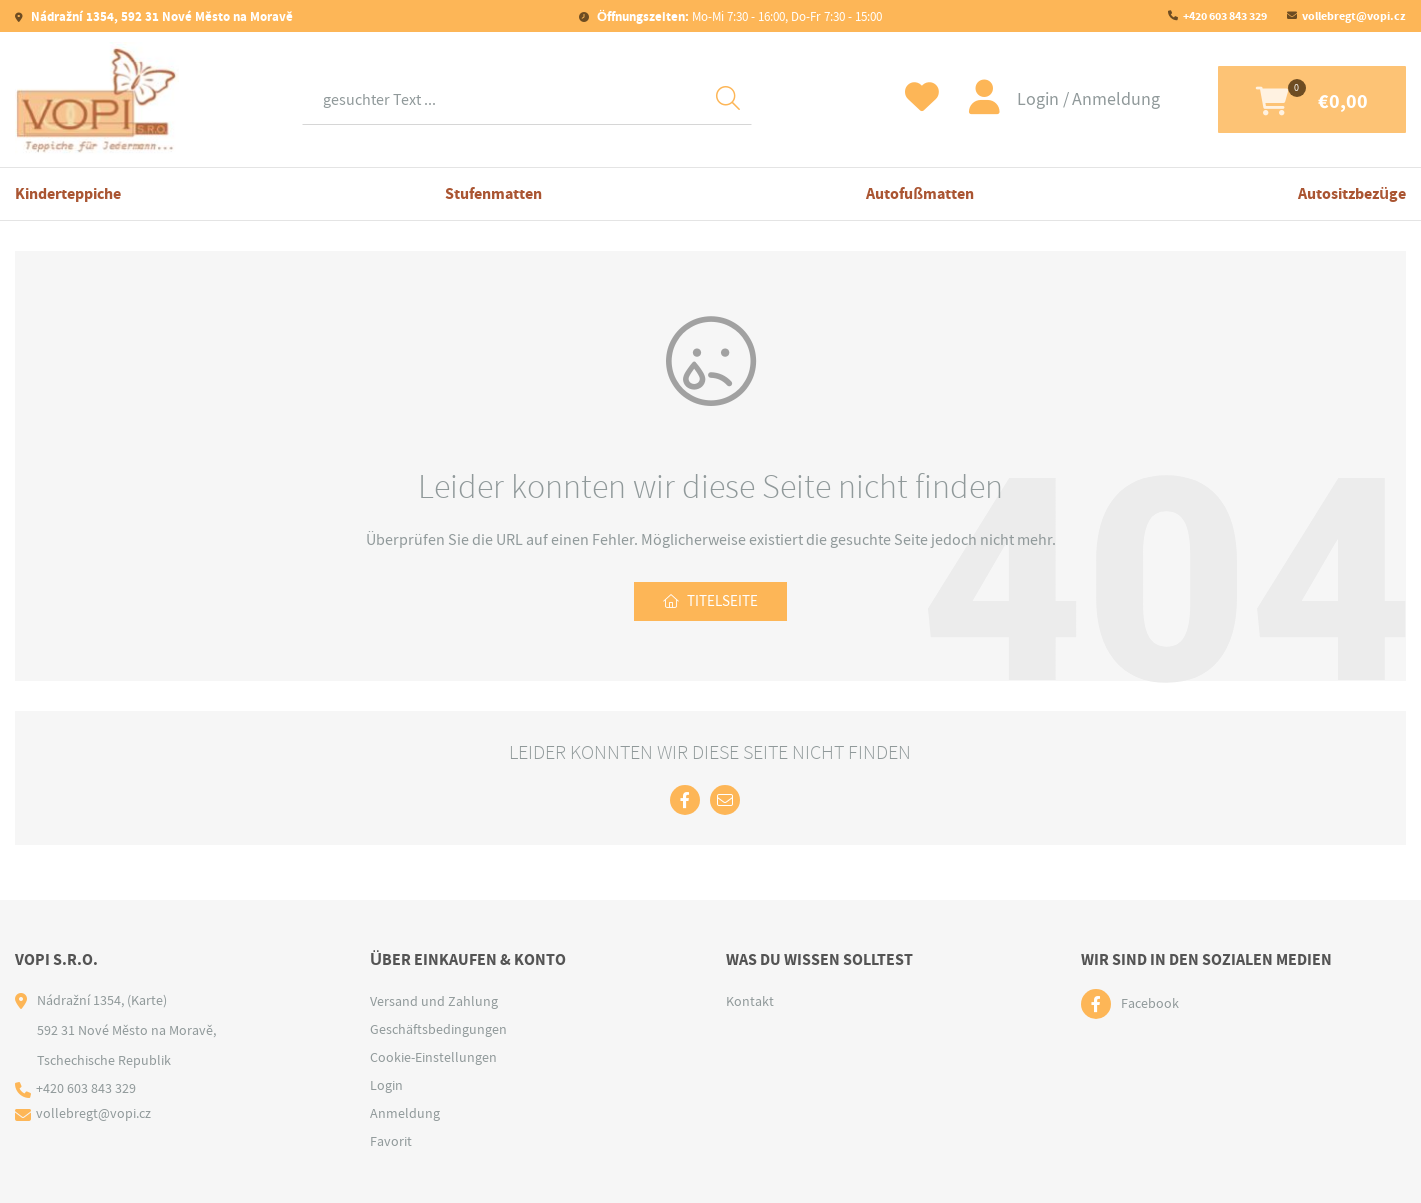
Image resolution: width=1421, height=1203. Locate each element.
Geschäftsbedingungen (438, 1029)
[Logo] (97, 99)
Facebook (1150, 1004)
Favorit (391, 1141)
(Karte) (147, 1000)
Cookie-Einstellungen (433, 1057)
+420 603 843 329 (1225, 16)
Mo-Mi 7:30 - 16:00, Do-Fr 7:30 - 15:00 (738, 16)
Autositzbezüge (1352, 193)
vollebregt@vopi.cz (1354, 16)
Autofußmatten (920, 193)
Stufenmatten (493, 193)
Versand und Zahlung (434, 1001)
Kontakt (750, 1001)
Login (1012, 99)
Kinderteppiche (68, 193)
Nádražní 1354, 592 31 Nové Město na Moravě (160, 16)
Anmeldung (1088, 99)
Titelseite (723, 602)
# # #
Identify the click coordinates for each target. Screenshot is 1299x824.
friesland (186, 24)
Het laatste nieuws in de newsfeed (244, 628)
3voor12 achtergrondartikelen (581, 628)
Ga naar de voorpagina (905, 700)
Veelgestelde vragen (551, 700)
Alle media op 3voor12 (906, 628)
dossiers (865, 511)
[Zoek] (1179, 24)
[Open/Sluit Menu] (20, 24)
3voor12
# # #
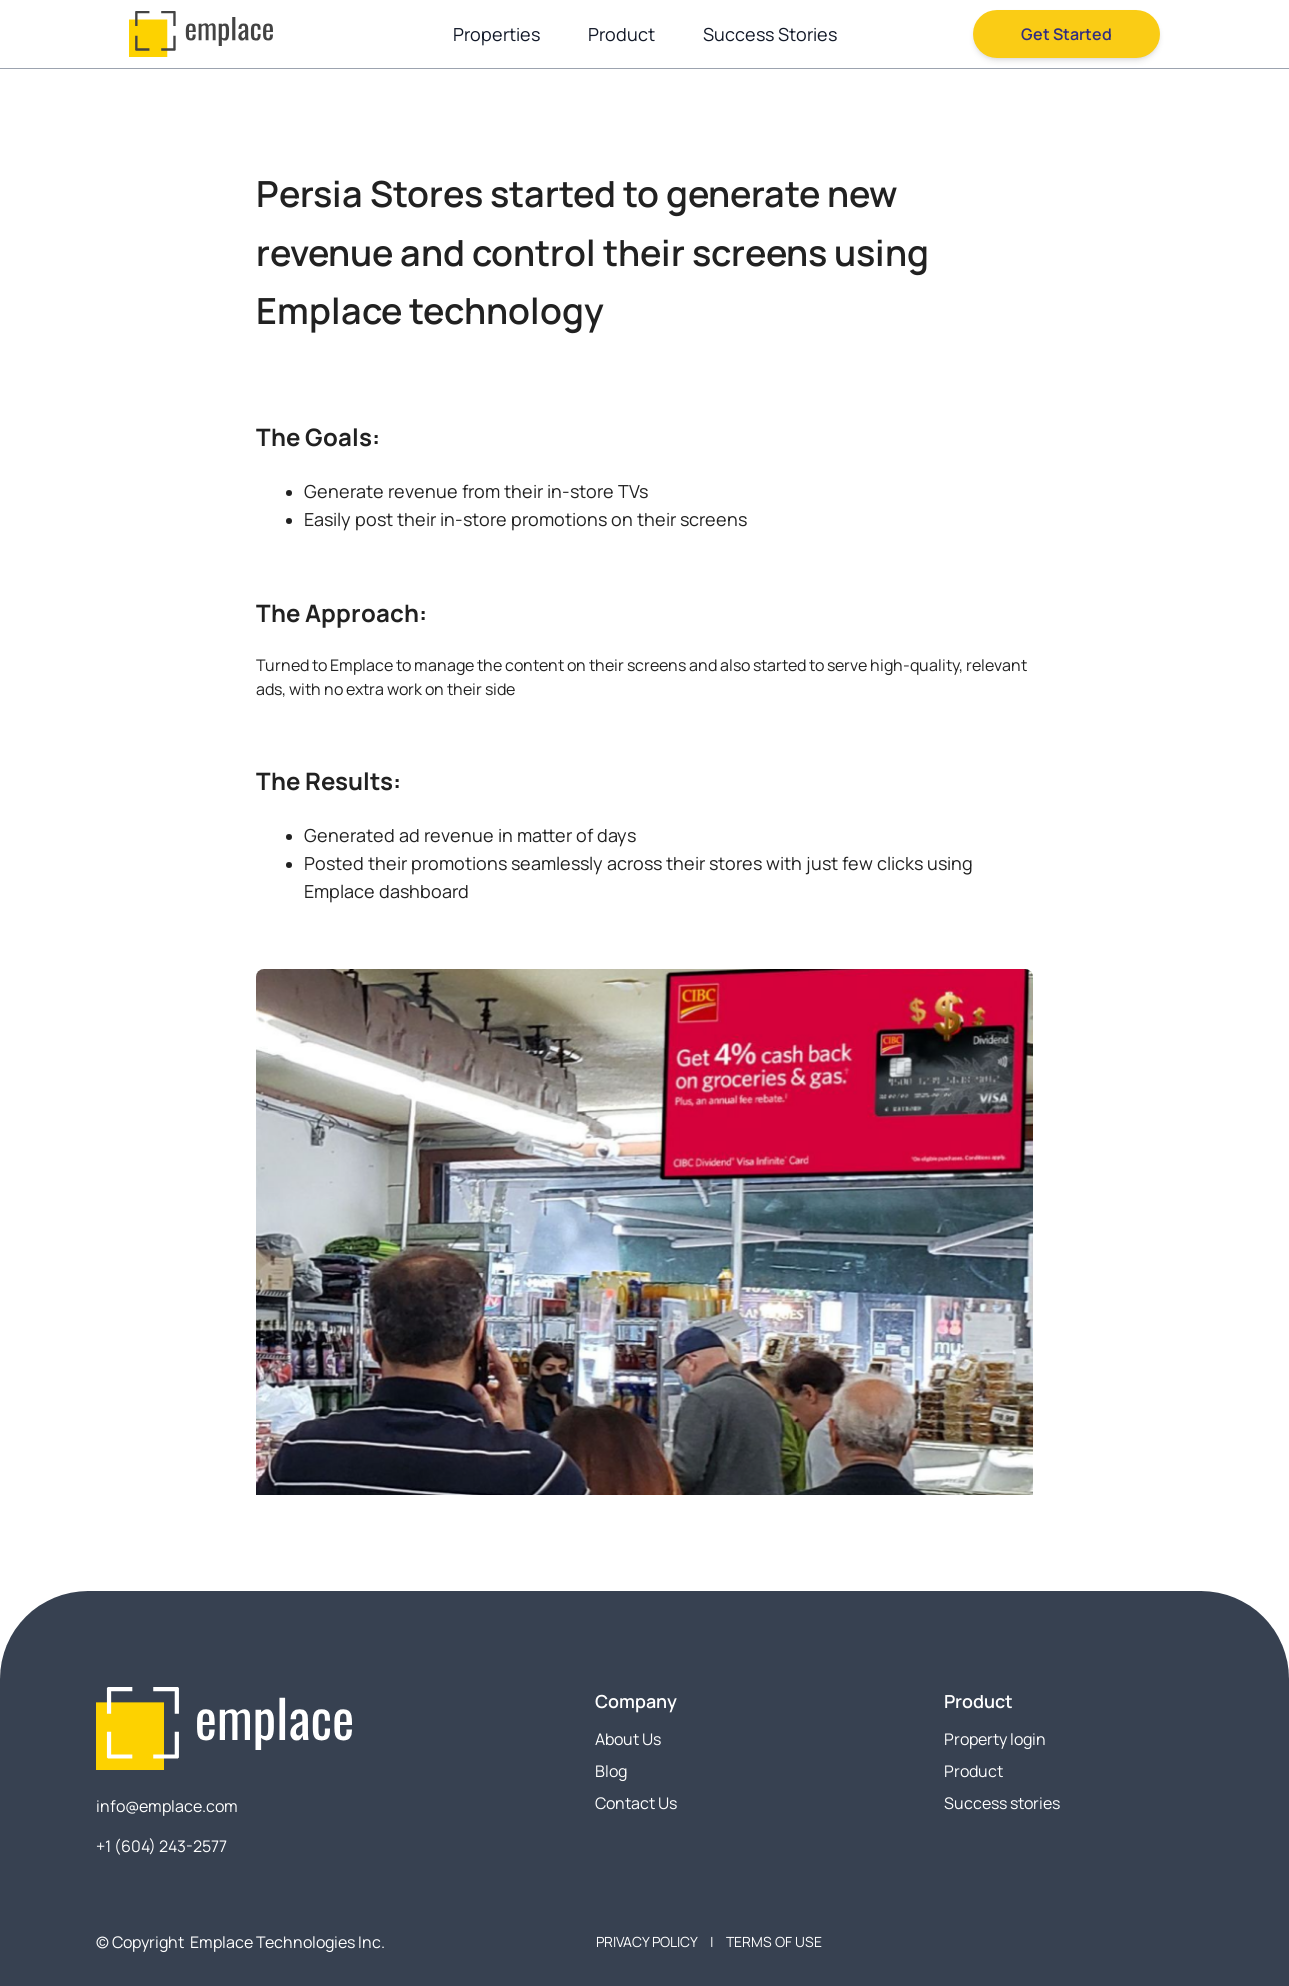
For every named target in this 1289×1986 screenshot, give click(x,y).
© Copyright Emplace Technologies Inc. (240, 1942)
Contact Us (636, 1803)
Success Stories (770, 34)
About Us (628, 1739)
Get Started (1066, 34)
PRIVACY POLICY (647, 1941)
# # #
§ **Your assignment**: With the line that has "Facebook (1150, 1004)" as the first and the line that has "Titelseite (723, 602)" as the last, repeat exactly that run of lines above and no more.

§ **Output**:
Facebook (1150, 1004)
Favorit (391, 1141)
(Karte) (147, 1000)
Cookie-Einstellungen (433, 1057)
+420 603 843 329 (1225, 16)
Mo-Mi 7:30 - 16:00, Do-Fr 7:30 - 15:00 (738, 16)
Autositzbezüge (1352, 193)
vollebregt@vopi.cz (1354, 16)
Autofußmatten (920, 193)
Stufenmatten (493, 193)
Versand und Zahlung (434, 1001)
Kontakt (750, 1001)
Login (1012, 99)
Kinderteppiche (68, 193)
Nádražní 1354, 592 31 Nové Město na Moravě (160, 16)
Anmeldung (1088, 99)
Titelseite (723, 602)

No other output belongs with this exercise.